**What the exercise asks:**
Below are the records; copy out every line that holds the word "Bookmarks".

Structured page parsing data
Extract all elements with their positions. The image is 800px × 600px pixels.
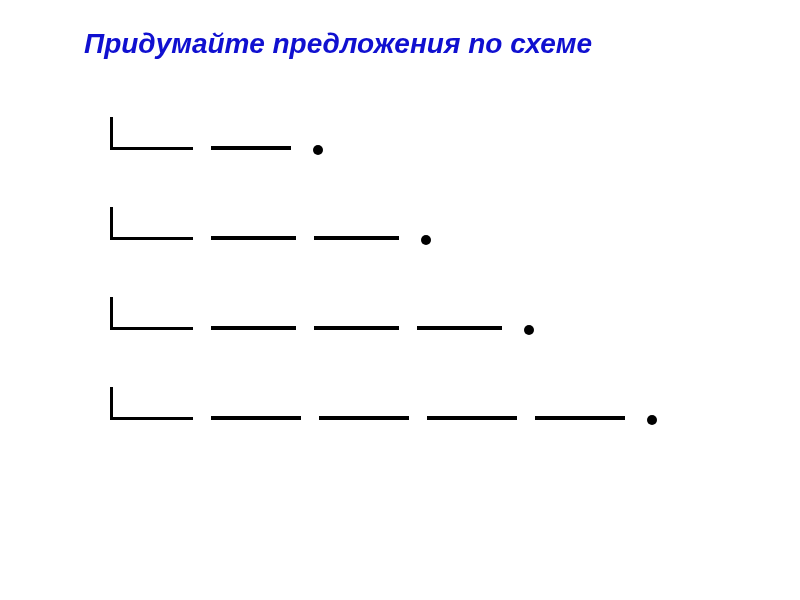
period-icon (421, 235, 431, 245)
word-slot (211, 326, 296, 330)
word-slot (211, 146, 291, 150)
word-slot (314, 326, 399, 330)
period-icon (313, 145, 323, 155)
word-slot (314, 236, 399, 240)
sentence-schema-4-words (110, 290, 657, 330)
capital-word-slot (110, 207, 193, 240)
word-slot (535, 416, 625, 420)
sentence-schema-5-words (110, 380, 657, 420)
word-slot (211, 416, 301, 420)
word-slot (211, 236, 296, 240)
page-title: Придумайте предложения по схеме (84, 28, 592, 60)
word-slot (427, 416, 517, 420)
sentence-schema-3-words (110, 200, 657, 240)
schema-diagram (110, 110, 657, 470)
capital-word-slot (110, 387, 193, 420)
capital-word-slot (110, 297, 193, 330)
period-icon (647, 415, 657, 425)
capital-word-slot (110, 117, 193, 150)
sentence-schema-2-words (110, 110, 657, 150)
word-slot (417, 326, 502, 330)
word-slot (319, 416, 409, 420)
period-icon (524, 325, 534, 335)
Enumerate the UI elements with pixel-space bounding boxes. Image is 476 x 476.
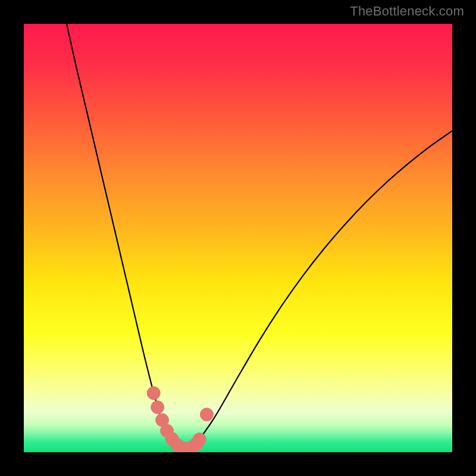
chart-frame: TheBottleneck.com bbox=[0, 0, 476, 476]
marker-point bbox=[193, 433, 206, 446]
marker-group bbox=[147, 387, 213, 452]
bottleneck-curve-right bbox=[182, 131, 452, 452]
plot-area bbox=[24, 24, 452, 452]
watermark-text: TheBottleneck.com bbox=[350, 4, 464, 19]
bottleneck-curve-left bbox=[67, 24, 182, 452]
curve-layer bbox=[24, 24, 452, 452]
marker-point bbox=[200, 408, 213, 421]
marker-point bbox=[151, 400, 164, 414]
marker-point bbox=[147, 387, 160, 400]
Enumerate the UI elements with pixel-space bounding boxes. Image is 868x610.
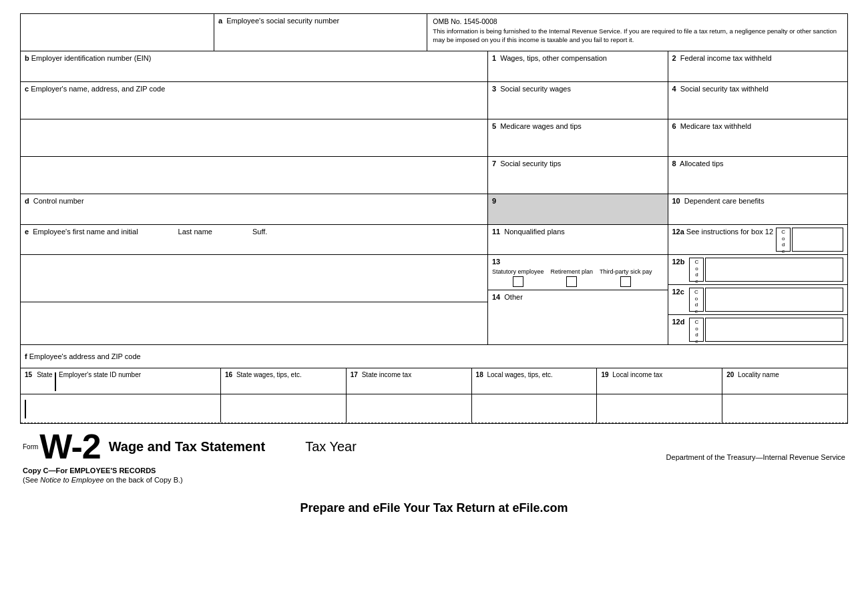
code-value-12a — [792, 228, 843, 252]
col-13-14: 13 Statutory employee Retirement plan Th… — [488, 255, 668, 344]
field-5-text: Medicare wages and tips — [500, 122, 582, 130]
field-1-text: Wages, tips, other compensation — [500, 54, 607, 62]
code-e3: e — [695, 308, 698, 315]
code-e4: e — [695, 338, 698, 345]
cell-box1: 1 Wages, tips, other compensation — [488, 51, 668, 81]
field-6-number: 6 — [672, 122, 676, 130]
cell-box12c: 12c C o d e — [668, 285, 848, 315]
col-12bcd: 12b C o d e 12c C o d e — [668, 255, 848, 344]
combined-rows-8-10: 13 Statutory employee Retirement plan Th… — [21, 255, 847, 345]
field-12b-number: 12b — [672, 258, 685, 266]
field-f-text: Employee's address and ZIP code — [29, 352, 141, 360]
field-18-text: Local wages, tips, etc. — [487, 371, 553, 378]
field-1-number: 1 — [492, 54, 496, 62]
field-3-number: 3 — [492, 85, 496, 93]
code-d2: d — [695, 272, 698, 278]
thirdparty-checkbox[interactable] — [620, 276, 631, 287]
field-20-number: 20 — [726, 371, 734, 378]
code-box-12d: C o d e — [689, 318, 704, 342]
footer-area: Form W-2 Wage and Tax Statement Tax Year… — [20, 429, 848, 484]
cell-box6: 6 Medicare tax withheld — [668, 119, 848, 156]
field-c-letter: c — [25, 85, 29, 93]
form-label: Form — [23, 443, 38, 450]
row-dashed-separator — [21, 394, 847, 423]
w2-big-title: W-2 — [39, 429, 100, 464]
field-11-text: Nonqualified plans — [504, 228, 565, 236]
field-13-number: 13 — [492, 258, 500, 266]
cell-box20: 20 Locality name — [722, 368, 847, 394]
field-12c-number: 12c — [672, 288, 684, 296]
field-19-text: Local income tax — [612, 371, 662, 378]
cell-c-continued-2 — [21, 157, 488, 194]
state-line: 15 State Employer's state ID number — [25, 371, 141, 391]
cell-box16: 16 State wages, tips, etc. — [221, 368, 347, 394]
field-15-state: State — [37, 371, 52, 378]
field-e-letter: e — [25, 228, 29, 236]
code-e2: e — [695, 278, 698, 285]
cell-box9: 9 — [488, 194, 668, 224]
field-e-suff-text: Suff. — [252, 228, 267, 236]
cell-box17: 17 State income tax — [347, 368, 472, 394]
field-15-number: 15 — [25, 371, 32, 378]
tax-year: Tax Year — [305, 439, 357, 454]
statutory-checkbox[interactable] — [513, 276, 523, 287]
cell-box12a: 12a See instructions for box 12 C o d e — [668, 225, 848, 254]
field-6-text: Medicare tax withheld — [680, 122, 751, 130]
cell-box11: 11 Nonqualified plans — [488, 225, 668, 254]
field-12a-text: See instructions for box 12 — [686, 228, 773, 236]
cell-20-data — [722, 394, 847, 422]
field-a-letter: a — [218, 17, 222, 25]
row-c-3-4: c Employer's name, address, and ZIP code… — [21, 82, 847, 119]
field-e-first-text: Employee's first name and initial — [33, 228, 138, 236]
code-d3: d — [695, 302, 698, 308]
name-entry-area — [21, 255, 487, 302]
w2-title-row: Form W-2 Wage and Tax Statement Tax Year… — [23, 429, 845, 464]
state-divider — [55, 372, 56, 391]
cell-box2: 2 Federal income tax withheld — [668, 51, 848, 81]
cell-d: d Control number — [21, 194, 488, 224]
field-2-text: Federal income tax withheld — [680, 54, 772, 62]
row-a-header: a Employee's social security number OMB … — [21, 14, 847, 51]
checkbox-thirdparty: Third-party sick pay — [600, 268, 652, 287]
field-14-text: Other — [504, 293, 523, 301]
field-15-employer-id: Employer's state ID number — [59, 371, 141, 378]
cell-box19: 19 Local income tax — [597, 368, 722, 394]
cell-box18: 18 Local wages, tips, etc. — [472, 368, 598, 394]
field-e-last-text: Last name — [178, 228, 212, 236]
field-8-number: 8 — [672, 160, 676, 168]
field-c-text: Employer's name, address, and ZIP code — [31, 85, 165, 93]
field-2-number: 2 — [672, 54, 676, 62]
field-18-number: 18 — [476, 371, 483, 378]
code-c4: C — [695, 319, 699, 326]
row-15-20-header: 15 State Employer's state ID number 16 S… — [21, 368, 847, 394]
retirement-label: Retirement plan — [551, 268, 594, 275]
cell-box3: 3 Social security wages — [488, 82, 668, 119]
field-16-text: State wages, tips, etc. — [236, 371, 302, 378]
cell-box12d: 12d C o d e — [668, 315, 848, 344]
omb-number: OMB No. 1545-0008 — [433, 17, 842, 26]
cell-box14: 14 Other — [488, 290, 668, 344]
field-d-letter: d — [25, 197, 29, 205]
w2-form: a Employee's social security number OMB … — [20, 13, 848, 424]
name-entry-area-2 — [21, 302, 487, 344]
cell-box12b: 12b C o d e — [668, 255, 848, 285]
cell-c-continued — [21, 119, 488, 156]
efile-banner: Prepare and eFile Your Tax Return at eFi… — [20, 496, 848, 521]
code-value-12d — [705, 318, 843, 342]
field-f-letter: f — [25, 352, 27, 360]
field-4-number: 4 — [672, 85, 676, 93]
field-19-number: 19 — [601, 371, 608, 378]
row-c-cont-7-8: 7 Social security tips 8 Allocated tips — [21, 157, 847, 194]
cell-box15: 15 State Employer's state ID number — [21, 368, 221, 394]
notice-line: (See Notice to Employee on the back of C… — [23, 476, 845, 484]
field-7-number: 7 — [492, 160, 496, 168]
cell-16-data — [221, 394, 347, 422]
retirement-checkbox[interactable] — [566, 276, 577, 287]
checkbox-retirement: Retirement plan — [551, 268, 594, 287]
field-17-text: State income tax — [362, 371, 411, 378]
left-name-block — [21, 255, 488, 344]
cell-box7: 7 Social security tips — [488, 157, 668, 194]
code-box-12a: C o d e — [776, 228, 791, 252]
code-o3: o — [695, 296, 698, 302]
row-b-1-2: b Employer identification number (EIN) 1… — [21, 51, 847, 82]
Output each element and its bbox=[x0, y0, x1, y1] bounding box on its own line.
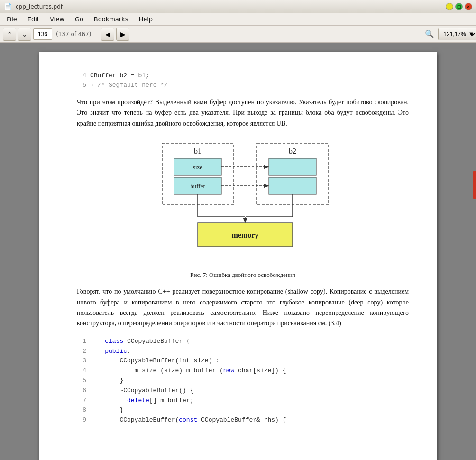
line-number: 9 bbox=[77, 415, 86, 425]
line-number: 5 bbox=[77, 81, 86, 90]
line-number: 2 bbox=[77, 347, 86, 357]
svg-text:b1: b1 bbox=[194, 147, 201, 155]
window-controls: − □ × bbox=[446, 3, 472, 10]
code-text: ~CCopyableBuffer() { bbox=[90, 386, 193, 396]
line-number: 7 bbox=[77, 396, 86, 406]
line-number: 8 bbox=[77, 405, 86, 415]
code-text: CBuffer b2 = b1; bbox=[90, 71, 149, 81]
menubar: File Edit View Go Bookmarks Help bbox=[0, 13, 476, 26]
zoom-select[interactable]: 50% 75% 100% 121,17% 150% 200% bbox=[438, 28, 476, 40]
code-text: } bbox=[90, 405, 123, 415]
titlebar: 📄 cpp_lectures.pdf − □ × bbox=[0, 0, 476, 13]
code-line-5: 5 } /* Segfault here */ bbox=[77, 81, 409, 90]
toolbar-separator bbox=[97, 28, 97, 40]
line-number: 4 bbox=[77, 71, 86, 81]
code-line-3: 3 CCopyableBuffer(int size) : bbox=[77, 356, 409, 366]
toolbar: ⌃ ⌄ 136 (137 of 467) ◀ ▶ 🔍 50% 75% 100% … bbox=[0, 26, 476, 43]
code-line-6: 6 ~CCopyableBuffer() { bbox=[77, 386, 409, 396]
page-number-input[interactable]: 136 bbox=[33, 28, 52, 40]
maximize-button[interactable]: □ bbox=[455, 3, 463, 10]
figure-caption: Рис. 7: Ошибка двойного освобождения bbox=[77, 271, 409, 279]
search-button[interactable]: 🔍 bbox=[423, 28, 436, 41]
code-line-9: 9 CCopyableBuffer(const CCopyableBuffer&… bbox=[77, 415, 409, 425]
code-text: } bbox=[90, 376, 123, 386]
code-line-4: 4 CBuffer b2 = b1; bbox=[77, 71, 409, 81]
menu-file[interactable]: File bbox=[2, 15, 22, 24]
svg-text:b2: b2 bbox=[289, 147, 296, 155]
code-text: } /* Segfault here */ bbox=[90, 81, 168, 90]
line-number: 1 bbox=[77, 337, 86, 347]
next-nav-button[interactable]: ▶ bbox=[116, 28, 129, 41]
close-button[interactable]: × bbox=[465, 3, 472, 10]
window-title: cpp_lectures.pdf bbox=[16, 3, 442, 10]
page-info: (137 of 467) bbox=[54, 31, 93, 37]
code-text: CCopyableBuffer(const CCopyableBuffer& r… bbox=[90, 415, 286, 425]
menu-view[interactable]: View bbox=[45, 15, 69, 24]
menu-bookmarks[interactable]: Bookmarks bbox=[89, 15, 133, 24]
paragraph-1: Что при этом произойдёт? Выделенный вами… bbox=[77, 97, 409, 129]
code-text: delete[] m_buffer; bbox=[90, 396, 193, 406]
code-block-bottom: 1 class CCopyableBuffer { 2 public: 3 CC… bbox=[77, 337, 409, 425]
code-text: CCopyableBuffer(int size) : bbox=[90, 356, 220, 366]
search-icon: 🔍 bbox=[425, 29, 434, 38]
diagram-container: b1 size buffer b2 bbox=[77, 138, 409, 262]
line-number: 5 bbox=[77, 376, 86, 386]
code-line-2: 2 public: bbox=[77, 347, 409, 357]
menu-help[interactable]: Help bbox=[134, 15, 157, 24]
scroll-indicator[interactable] bbox=[473, 171, 476, 199]
app-icon: 📄 bbox=[4, 3, 12, 10]
code-text: class CCopyableBuffer { bbox=[90, 337, 190, 347]
line-number: 4 bbox=[77, 366, 86, 376]
code-text: m_size (size) m_buffer (new char[size]) … bbox=[90, 366, 286, 376]
minimize-button[interactable]: − bbox=[446, 3, 453, 10]
prev-nav-button[interactable]: ◀ bbox=[101, 28, 114, 41]
prev-page-button[interactable]: ⌃ bbox=[3, 28, 16, 41]
svg-text:memory: memory bbox=[232, 231, 259, 239]
code-line-5b: 5 } bbox=[77, 376, 409, 386]
paragraph-2: Говорят, что по умолчанию C++ реализует … bbox=[77, 286, 409, 329]
line-number: 6 bbox=[77, 386, 86, 396]
next-page-button[interactable]: ⌄ bbox=[18, 28, 31, 41]
code-line-4b: 4 m_size (size) m_buffer (new char[size]… bbox=[77, 366, 409, 376]
svg-text:size: size bbox=[193, 164, 202, 171]
svg-text:buffer: buffer bbox=[190, 183, 205, 190]
code-line-7: 7 delete[] m_buffer; bbox=[77, 396, 409, 406]
svg-rect-8 bbox=[269, 158, 316, 175]
pdf-page: 4 CBuffer b2 = b1; 5 } /* Segfault here … bbox=[39, 52, 437, 460]
memory-diagram: b1 size buffer b2 bbox=[148, 138, 338, 262]
pdf-area[interactable]: 4 CBuffer b2 = b1; 5 } /* Segfault here … bbox=[0, 43, 476, 460]
code-line-8: 8 } bbox=[77, 405, 409, 415]
code-line-1: 1 class CCopyableBuffer { bbox=[77, 337, 409, 347]
menu-go[interactable]: Go bbox=[70, 15, 88, 24]
line-number: 3 bbox=[77, 356, 86, 366]
menu-edit[interactable]: Edit bbox=[23, 15, 44, 24]
code-block-top: 4 CBuffer b2 = b1; 5 } /* Segfault here … bbox=[77, 71, 409, 90]
code-text: public: bbox=[90, 347, 131, 357]
svg-rect-9 bbox=[269, 177, 316, 194]
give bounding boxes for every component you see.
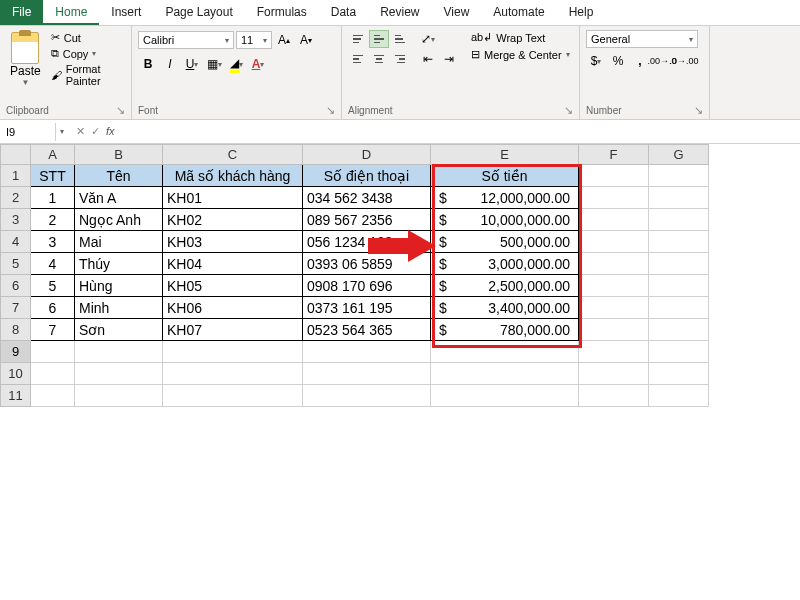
cell[interactable]: 7 (31, 319, 75, 341)
cut-button[interactable]: ✂ Cut (49, 30, 125, 45)
cell[interactable] (163, 341, 303, 363)
row-header-5[interactable]: 5 (1, 253, 31, 275)
cell[interactable]: Tên (75, 165, 163, 187)
col-header-G[interactable]: G (649, 145, 709, 165)
cell[interactable] (579, 385, 649, 407)
dialog-launcher-icon[interactable]: ↘ (326, 104, 335, 117)
col-header-D[interactable]: D (303, 145, 431, 165)
align-left-button[interactable] (348, 50, 368, 68)
cell[interactable]: 4 (31, 253, 75, 275)
cell[interactable] (579, 341, 649, 363)
italic-button[interactable]: I (160, 54, 180, 74)
cell[interactable]: Mã số khách hàng (163, 165, 303, 187)
cell[interactable]: $780,000.00 (431, 319, 579, 341)
cell[interactable]: 6 (31, 297, 75, 319)
cell[interactable]: KH06 (163, 297, 303, 319)
cell[interactable]: $3,400,000.00 (431, 297, 579, 319)
cell[interactable]: $12,000,000.00 (431, 187, 579, 209)
accounting-format-button[interactable]: $▾ (586, 51, 606, 71)
row-header-6[interactable]: 6 (1, 275, 31, 297)
fx-icon[interactable]: fx (106, 125, 115, 138)
cell[interactable] (649, 297, 709, 319)
cell[interactable] (31, 363, 75, 385)
tab-home[interactable]: Home (43, 0, 99, 25)
cell[interactable]: 034 562 3438 (303, 187, 431, 209)
copy-button[interactable]: ⧉ Copy ▾ (49, 46, 125, 61)
row-header-11[interactable]: 11 (1, 385, 31, 407)
tab-file[interactable]: File (0, 0, 43, 25)
cell[interactable]: 5 (31, 275, 75, 297)
font-name-combo[interactable]: Calibri▾ (138, 31, 234, 49)
font-color-button[interactable]: A▾ (248, 54, 268, 74)
paste-button[interactable]: Paste ▼ (6, 30, 45, 102)
cell[interactable]: 0523 564 365 (303, 319, 431, 341)
cell[interactable]: Ngọc Anh (75, 209, 163, 231)
col-header-A[interactable]: A (31, 145, 75, 165)
orientation-button[interactable]: ⤢▾ (418, 30, 438, 48)
increase-font-button[interactable]: A▴ (274, 30, 294, 50)
cell[interactable] (579, 209, 649, 231)
cell[interactable]: Minh (75, 297, 163, 319)
cell[interactable] (649, 165, 709, 187)
dialog-launcher-icon[interactable]: ↘ (116, 104, 125, 117)
tab-formulas[interactable]: Formulas (245, 0, 319, 25)
fill-color-button[interactable]: ◢▾ (226, 54, 246, 74)
cell[interactable] (31, 341, 75, 363)
row-header-9[interactable]: 9 (1, 341, 31, 363)
row-header-1[interactable]: 1 (1, 165, 31, 187)
cell[interactable] (579, 363, 649, 385)
cell[interactable] (303, 363, 431, 385)
cell[interactable] (75, 341, 163, 363)
col-header-E[interactable]: E (431, 145, 579, 165)
cell[interactable]: $500,000.00 (431, 231, 579, 253)
align-right-button[interactable] (390, 50, 410, 68)
cell[interactable]: Văn A (75, 187, 163, 209)
cell[interactable]: 056 1234 123 (303, 231, 431, 253)
wrap-text-button[interactable]: ab↲Wrap Text (469, 30, 572, 45)
row-header-4[interactable]: 4 (1, 231, 31, 253)
cell[interactable]: KH07 (163, 319, 303, 341)
align-middle-button[interactable] (369, 30, 389, 48)
cell[interactable] (579, 187, 649, 209)
cell[interactable] (649, 231, 709, 253)
percent-format-button[interactable]: % (608, 51, 628, 71)
cell[interactable] (649, 187, 709, 209)
tab-view[interactable]: View (432, 0, 482, 25)
cell[interactable] (649, 363, 709, 385)
tab-help[interactable]: Help (557, 0, 606, 25)
cell[interactable]: KH02 (163, 209, 303, 231)
col-header-F[interactable]: F (579, 145, 649, 165)
cell[interactable] (431, 363, 579, 385)
cell[interactable]: $10,000,000.00 (431, 209, 579, 231)
decrease-decimal-button[interactable]: .0→.00 (674, 51, 694, 71)
formula-input[interactable] (123, 123, 800, 141)
row-header-10[interactable]: 10 (1, 363, 31, 385)
cell[interactable]: KH05 (163, 275, 303, 297)
cell[interactable] (75, 363, 163, 385)
tab-data[interactable]: Data (319, 0, 368, 25)
cell[interactable] (579, 275, 649, 297)
align-center-button[interactable] (369, 50, 389, 68)
cell[interactable] (579, 319, 649, 341)
cell[interactable]: Mai (75, 231, 163, 253)
row-header-7[interactable]: 7 (1, 297, 31, 319)
cancel-formula-button[interactable]: ✕ (76, 125, 85, 138)
cell[interactable] (579, 297, 649, 319)
cell[interactable]: Sơn (75, 319, 163, 341)
decrease-font-button[interactable]: A▾ (296, 30, 316, 50)
chevron-down-icon[interactable]: ▾ (56, 127, 68, 136)
cell[interactable] (163, 363, 303, 385)
merge-center-button[interactable]: ⊟Merge & Center▾ (469, 47, 572, 62)
decrease-indent-button[interactable]: ⇤ (418, 50, 438, 68)
cell[interactable]: 1 (31, 187, 75, 209)
cell[interactable]: 3 (31, 231, 75, 253)
cell[interactable]: 2 (31, 209, 75, 231)
col-header-B[interactable]: B (75, 145, 163, 165)
cell[interactable] (579, 231, 649, 253)
tab-automate[interactable]: Automate (481, 0, 556, 25)
format-painter-button[interactable]: 🖌 Format Painter (49, 62, 125, 88)
tab-review[interactable]: Review (368, 0, 431, 25)
name-box[interactable]: I9 (0, 123, 56, 141)
cell[interactable]: KH03 (163, 231, 303, 253)
cell[interactable] (649, 319, 709, 341)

**Result of the exercise:**
menubar: File Edit View Go Bookmarks Help bbox=[0, 13, 476, 26]
menu-bookmarks[interactable]: Bookmarks bbox=[89, 15, 133, 24]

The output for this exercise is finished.